まるで南極基地での立場が逆転したみたいだった。ミルクにはなぜか銃口を構えているのがバイジュウ側の方に見えて仕方がない。
けれどそれはミルクには向けていない。自分の脳天にブチ込むかのような覚悟の表れ。自分がどれだけ傷つこうと耐え抜くという意志を見せていた。
「分かってる……。分かってるけど……っ!」
それでも大切な親友を自分の手で傷つけることを苦しいと思わないわけがない。何とかしてバイジュウを傷つけて仕方ない自分の武器である『未来の開拓者』を制御したくても、抵抗の意志と逆作用するように苛烈さを増してバイジュウを集中砲火していく。

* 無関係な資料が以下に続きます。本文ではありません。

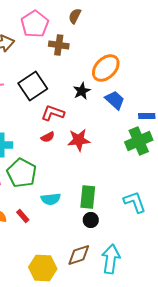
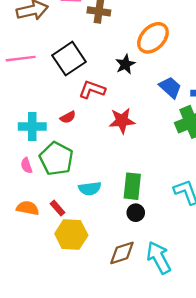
blue trapezoid: (115, 100) -> (170, 87), moved
red semicircle: (48, 137) -> (68, 117), moved
cyan arrow: (111, 259) -> (159, 258), turned -36
yellow hexagon: (43, 268) -> (71, 235), moved

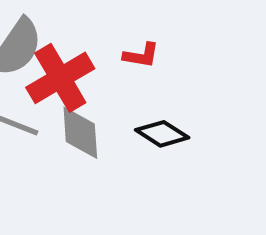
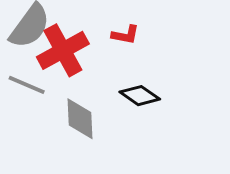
gray diamond: (80, 133) -> (80, 119), moved

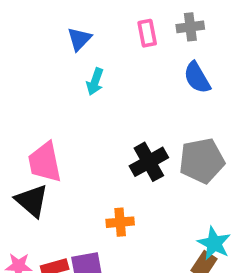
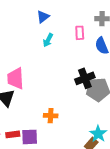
pink rectangle: (147, 33) -> (80, 33), moved
black cross: (149, 162) -> (85, 78), moved

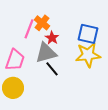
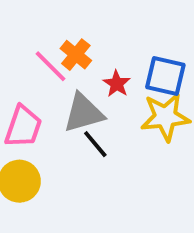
pink line: (29, 29) -> (50, 66), turned -66
red star: (52, 38) -> (117, 84), moved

やがて、心臓さえも撃ち貫いた。耐えるとか、そういう忍耐の話ではない激痛と意識の乱れがバイジュウを襲っているに違いない。今にも眠りたくて仕方ないはずなのに、それでもバイジュウは何もしないままただただ意識を保ってミルクを見つめ続ける。
けれどここは意識だけが構成された世界。
どれだけ生命として致命的な怪我を負おうとも、その意識が途切れない限り、人としてどれほど惨めで残酷な姿に成ろうとも命を保ち続ける。故にバイジュウはまだ倒れない。倒れるわけにはいかない。
本当にバイジュウは強くなった——。
あんな鉄面皮みたいな無愛想に見えながら、どこか抜けているところがあって、南極での僅かな付き合いであるミルク以外の部隊の人々も巻き込みたくないと考えてしまうほどに優しい子だったのに『ほんのちょっと』——ミルクにとってもバイジュウにとっても長すぎる『ちょっと』の間に、彼女はここまで強くなっていたんだ。
——だったら、私は信じちゃうよ。信じ続けちゃうよ。
——バイジュウちゃんなら耐えきっちゃうって。
——いくらでも私のことは嫌いになっていいから、どんなに痛くても『守護者』になんかなっちゃダメだよ。

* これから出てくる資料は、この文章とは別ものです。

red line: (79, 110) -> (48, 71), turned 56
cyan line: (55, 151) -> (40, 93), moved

《どうも、このままだと埒が開かないな。こうなったらレンという奴の方を何とかするか》
その二人の心情の移り変わりをヨグ=ソトースはすぐに察したのだろう。酷く凍てついた声色でそう呟くと、瞬間的に暗闇の世界に一つの亀裂と暴風を舞い込んだ。
まるで嵐が壁を打ち破るかのような荒さであり、同時にそれがこの世界におけるヨグ=ソトースが見せる力の片鱗でもある。
バイジュウとミルクは今度は何を起こす気だと警戒心を募られて、その暴風と亀裂の先に生まれた一筋の光に目を凝らす。そこには驚きの人物が眠っていた。
少女だ。金髪の少女だ。髪にはゼンマイを巻くような道具を模した髪留めがある。
その少女を二人は知っている。
バイジュウは記録で見たことがあるし、あの顔つきはニュースで何度か見たことある。なにせ『ニューモリダス』にいる権力者の娘でもあるのだから。そしてその娘を主人とする『あるメイド』とも交友関係を持っているのだから。
ミルクはこの世界に囚われてから知り合った。
歳下なのにやたらと聡明で達観的だ。いつも子供らしくない笑顔を浮かべ、先を見通すような見聞は、まるで『未来』でも見通してると錯覚するほどの説得力があるほどに。
その少女の名は——。レンも知っている——。